LIV defectors get love, handshakes, and hugs at the Masters as they seek major validation
Cameron Smith, the top-ranked player on the renegade tour, denies knowledge of Greg Norman's 18th-hole celebration plans if one of the defectors wins Sunday at Augusta National.
AUGUSTA, Ga. — Fred Couples isn’t going to start a food fight at the Champions’ Dinner Tuesday. Rory McIlroy won’t taunt rival tour star Dustin Johnson, a la John Cena, if Rors happens to bury DJ on Sunday afternoon. Five-time winner Tiger Woods is unlikely to punch three-time winner Phil Mickelson in the nose if they’re paired together in the first round Thursday morning.
For this week, at least, there is a truce between LIV Golf and PGA Tour players. It is, after all, the Masters.
“Lots of handshakes. Lots of smiles and hugs,” said reigning British Open champion Cam Smith after his practice session Monday.
At No. 6 in the world, Smith is the top-ranked LIV golfer in the field. Signing the affable, 29-year-old Australian for a reported $100 million in October was a coup for LIV, but he fretted that his peers might be salty when they saw him this week. “I wasn’t really sure, to be honest.”
It was wasted worry.
“It was just a really nice experience,” Smith said. “I don’t think there’s any kind of hatred going on between the players.”

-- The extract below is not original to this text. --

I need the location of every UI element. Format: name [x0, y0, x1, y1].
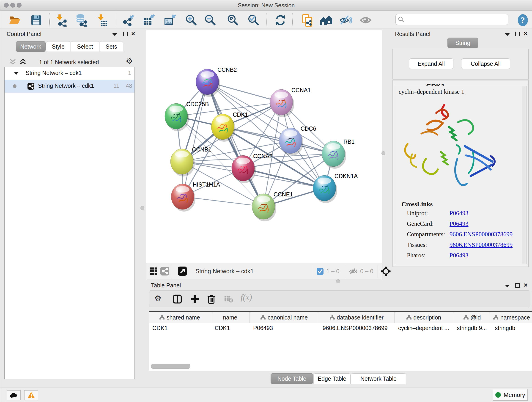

Not here at Augusta National, the closest thing to golf heaven. Not at the place where LIV players can find a measure of salvation.
The PGA Tour has banned all LIV golfers, but all four major tournaments decided to allow any LIV qualifiers to participate. Eighteen are at the Masters. Validation of LIV lies squarely in their performances in the majors — especially this one.

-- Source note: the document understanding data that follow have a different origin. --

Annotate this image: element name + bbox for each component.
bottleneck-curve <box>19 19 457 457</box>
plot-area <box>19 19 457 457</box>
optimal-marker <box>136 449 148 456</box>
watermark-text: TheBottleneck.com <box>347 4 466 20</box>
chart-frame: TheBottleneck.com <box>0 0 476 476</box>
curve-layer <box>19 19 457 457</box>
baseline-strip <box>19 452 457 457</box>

The Masters always seemed most likely to provide LIV-ers their best chance to win a major. It has a tiny, top-heavy field. It affords familiarity, as it’s the only major played at the same site every year. And, unlike the U.S. Open, the British Open, and the PGA Championship, the atmosphere at Augusta National, from players to patrons, always will be welcoming. The Green Jackets — the members who police the grounds, from Magnolia Lane to Amen Corner to Butler Cabin and the 18 holes in between — would have it no other way.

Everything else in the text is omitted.